Lately it seems like I'm always getting told, "Wow, you look so young!" People ask me my age, and when I say, "19," they comment something along the lines of, "Oh, I would have guessed, like, 15... but you'll be thankful for that someday."
People aways tell me I'll be thankful for these comments today. Sure, maybe when I'm 40 and still look 35, I'll feel good about myself, but there's a huge difference between that and looking 15 when you want to look 20. Those people who tell me I'll be thankful in the future don't realize how hurtful they can be in the present. I can think of a couple different reasons why I do look so young to other people.
One or more of my conditions probably stunted my growth, so I'm stuck at 5'2 1/4".
Every muscle in my body is swollen and inflamed, including the ones in my face. So that "cute baby angel face" is actually a lot of pain and muscle knots. So, yeah, it's a little bigger and rounder than it "should be." Honestly, all of me is.
I also barely have the energy to make myself look presentable, let alone perfectly put together. So, yeah, most days you won't see me wearing any makeup besides maybe some cc cream or powder.

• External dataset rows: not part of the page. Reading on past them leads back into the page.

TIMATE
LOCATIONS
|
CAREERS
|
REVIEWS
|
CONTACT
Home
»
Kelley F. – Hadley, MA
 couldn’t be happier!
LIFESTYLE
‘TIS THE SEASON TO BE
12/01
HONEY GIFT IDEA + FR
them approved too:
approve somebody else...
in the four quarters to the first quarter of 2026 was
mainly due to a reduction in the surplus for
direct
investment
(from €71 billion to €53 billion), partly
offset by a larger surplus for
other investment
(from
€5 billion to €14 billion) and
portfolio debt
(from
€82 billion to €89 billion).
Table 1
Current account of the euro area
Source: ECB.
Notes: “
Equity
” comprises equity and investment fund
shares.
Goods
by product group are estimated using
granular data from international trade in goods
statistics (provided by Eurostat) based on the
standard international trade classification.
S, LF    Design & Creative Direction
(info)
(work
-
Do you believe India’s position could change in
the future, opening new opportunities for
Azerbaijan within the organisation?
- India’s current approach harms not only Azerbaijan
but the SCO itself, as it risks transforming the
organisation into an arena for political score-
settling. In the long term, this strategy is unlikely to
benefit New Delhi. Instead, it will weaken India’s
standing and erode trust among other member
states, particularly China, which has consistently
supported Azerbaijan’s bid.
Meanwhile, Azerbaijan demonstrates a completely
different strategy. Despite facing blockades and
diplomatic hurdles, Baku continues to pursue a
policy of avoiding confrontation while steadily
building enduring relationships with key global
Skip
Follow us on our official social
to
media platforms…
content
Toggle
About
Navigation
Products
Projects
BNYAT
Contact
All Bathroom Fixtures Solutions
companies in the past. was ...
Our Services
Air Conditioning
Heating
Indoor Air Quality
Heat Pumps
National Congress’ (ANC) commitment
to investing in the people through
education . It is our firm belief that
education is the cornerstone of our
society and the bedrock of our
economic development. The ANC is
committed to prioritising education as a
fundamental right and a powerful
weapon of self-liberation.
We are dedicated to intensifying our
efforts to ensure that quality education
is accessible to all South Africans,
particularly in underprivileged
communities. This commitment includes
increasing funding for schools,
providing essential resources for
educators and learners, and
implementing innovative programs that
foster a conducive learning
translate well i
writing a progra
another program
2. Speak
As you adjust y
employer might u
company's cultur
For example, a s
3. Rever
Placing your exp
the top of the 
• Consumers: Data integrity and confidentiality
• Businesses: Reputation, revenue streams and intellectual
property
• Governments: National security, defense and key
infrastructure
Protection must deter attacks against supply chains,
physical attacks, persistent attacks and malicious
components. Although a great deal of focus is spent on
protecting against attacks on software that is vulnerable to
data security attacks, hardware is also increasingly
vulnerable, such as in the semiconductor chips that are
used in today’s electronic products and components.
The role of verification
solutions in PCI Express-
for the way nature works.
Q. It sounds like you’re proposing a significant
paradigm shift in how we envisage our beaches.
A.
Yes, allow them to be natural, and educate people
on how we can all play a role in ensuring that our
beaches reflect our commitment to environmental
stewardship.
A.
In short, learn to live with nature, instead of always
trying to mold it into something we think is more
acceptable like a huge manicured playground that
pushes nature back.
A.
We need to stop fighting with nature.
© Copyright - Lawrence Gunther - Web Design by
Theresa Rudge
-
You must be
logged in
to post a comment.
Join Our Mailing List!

Most days my naturally curly hair is pulled back or down in some not-so-perfect style. Most often I dress for comfort and temperature regulation, not fashion. I wear compression socks instead of heels, extra layers instead of little black dresses. It's just how I have to function.

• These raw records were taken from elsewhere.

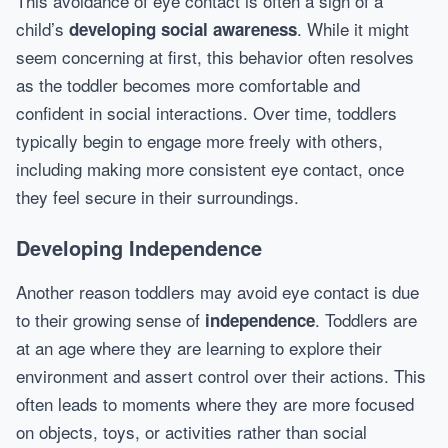
This avoidance of eye contact is often a sign of a
child’s
. While it might
developing social awareness
seem concerning at first, this behavior often resolves
as the toddler becomes more comfortable and
confident in social interactions. Over time, toddlers
typically begin to engage more freely with others,
including making more consistent eye contact, once
they feel secure in their surroundings.
Developing Independence
Another reason toddlers may avoid eye contact is due
to their growing sense of
. Toddlers are
independence
at an age where they are learning to explore their
environment and assert control over their actions. This
often leads to moments where they are more focused
on objects, toys, or activities rather than social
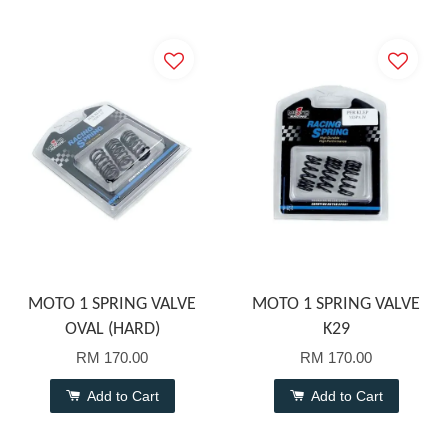
MOTO 1 SPRING VALVE
MOTO 1 SPRING VALVE
OVAL (HARD)
K29
RM 170.00
RM 170.00
Add to Cart
Add to Cart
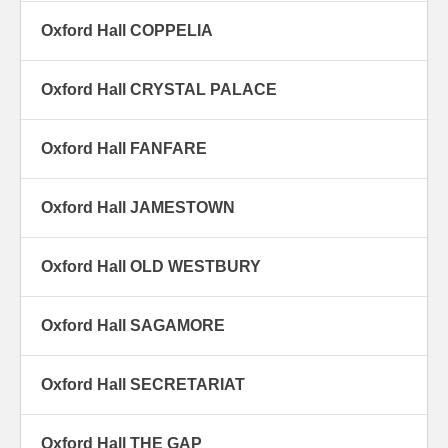
Oxford Hall COPPELIA
Oxford Hall CRYSTAL PALACE
Oxford Hall FANFARE
Oxford Hall JAMESTOWN
Oxford Hall OLD WESTBURY
Oxford Hall SAGAMORE
Oxford Hall SECRETARIAT
Oxford Hall THE GAP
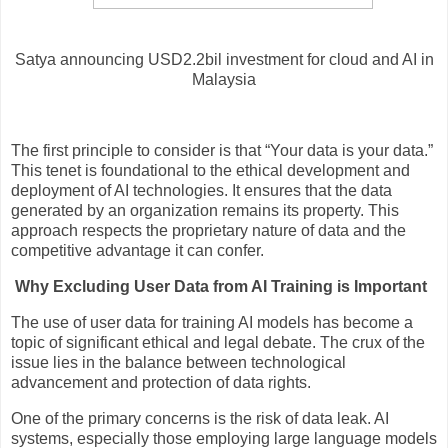
Satya announcing USD2.2bil investment for cloud and AI in
Malaysia
The first principle to consider is that “Your data is your data.”
This tenet is foundational to the ethical development and
deployment of AI technologies. It ensures that the data
generated by an organization remains its property. This
approach respects the proprietary nature of data and the
competitive advantage it can confer.
Why Excluding User Data from AI Training is Important
The use of user data for training AI models has become a
topic of significant ethical and legal debate. The crux of the
issue lies in the balance between technological
advancement and protection of data rights.
One of the primary concerns is the risk of data leak. AI
systems, especially those employing large language models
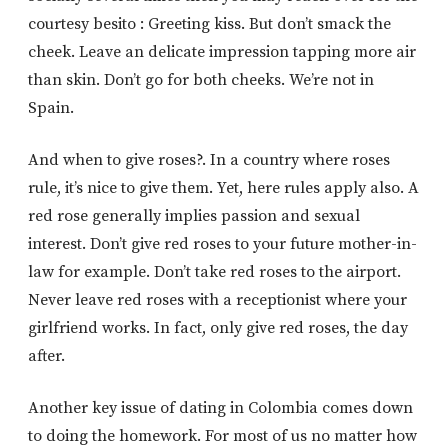
courtesy besito : Greeting kiss. But don’t smack the
cheek. Leave an delicate impression tapping more air
than skin. Don’t go for both cheeks. We’re not in
Spain.
And when to give roses?. In a country where roses
rule, it’s nice to give them. Yet, here rules apply also. A
red rose generally implies passion and sexual
interest. Don’t give red roses to your future mother-in-
law for example. Don’t take red roses to the airport.
Never leave red roses with a receptionist where your
girlfriend works. In fact, only give red roses, the day
after.
Another key issue of dating in Colombia comes down
to doing the homework. For most of us no matter how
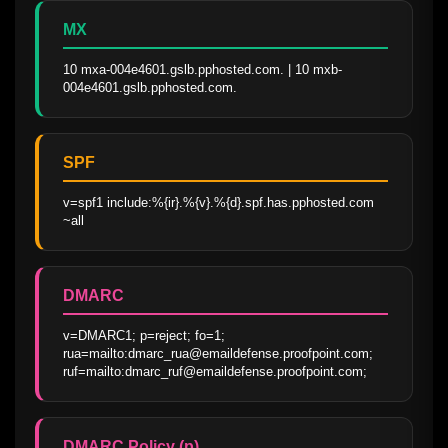
MX
10 mxa-004e4601.gslb.pphosted.com. | 10 mxb-
004e4601.gslb.pphosted.com.
SPF
v=spf1 include:%{ir}.%{v}.%{d}.spf.has.pphosted.com 
~all
DMARC
v=DMARC1; p=reject; fo=1; 
rua=mailto:dmarc_rua@emaildefense.proofpoint.com; 
ruf=mailto:dmarc_ruf@emaildefense.proofpoint.com;
DMARC Policy (p)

I know no one means harm by telling me I look young. I think what hurts is realizing that what they're saying is true, but there's not a lot I can do about it. And I think what hurts the most is knowing how much I want to be twenty and how much my illness is keeping that from me. I couldn't handle going away to college. I can't drive, because I have seizures. I can't work, because I'm too sick. I can't even eat whatever the heck I want, and some days, I can't even eat at all. Even if my maturity is higher than a twenty-something (or so I'm told it is), my body is stuck in this young and somewhat helpless state. There's not much I can do about it, and I cannot tell you how hard that is. So, maybe please stop telling me to be appreciative of comments that remind me of this painful reality I'm stuck in.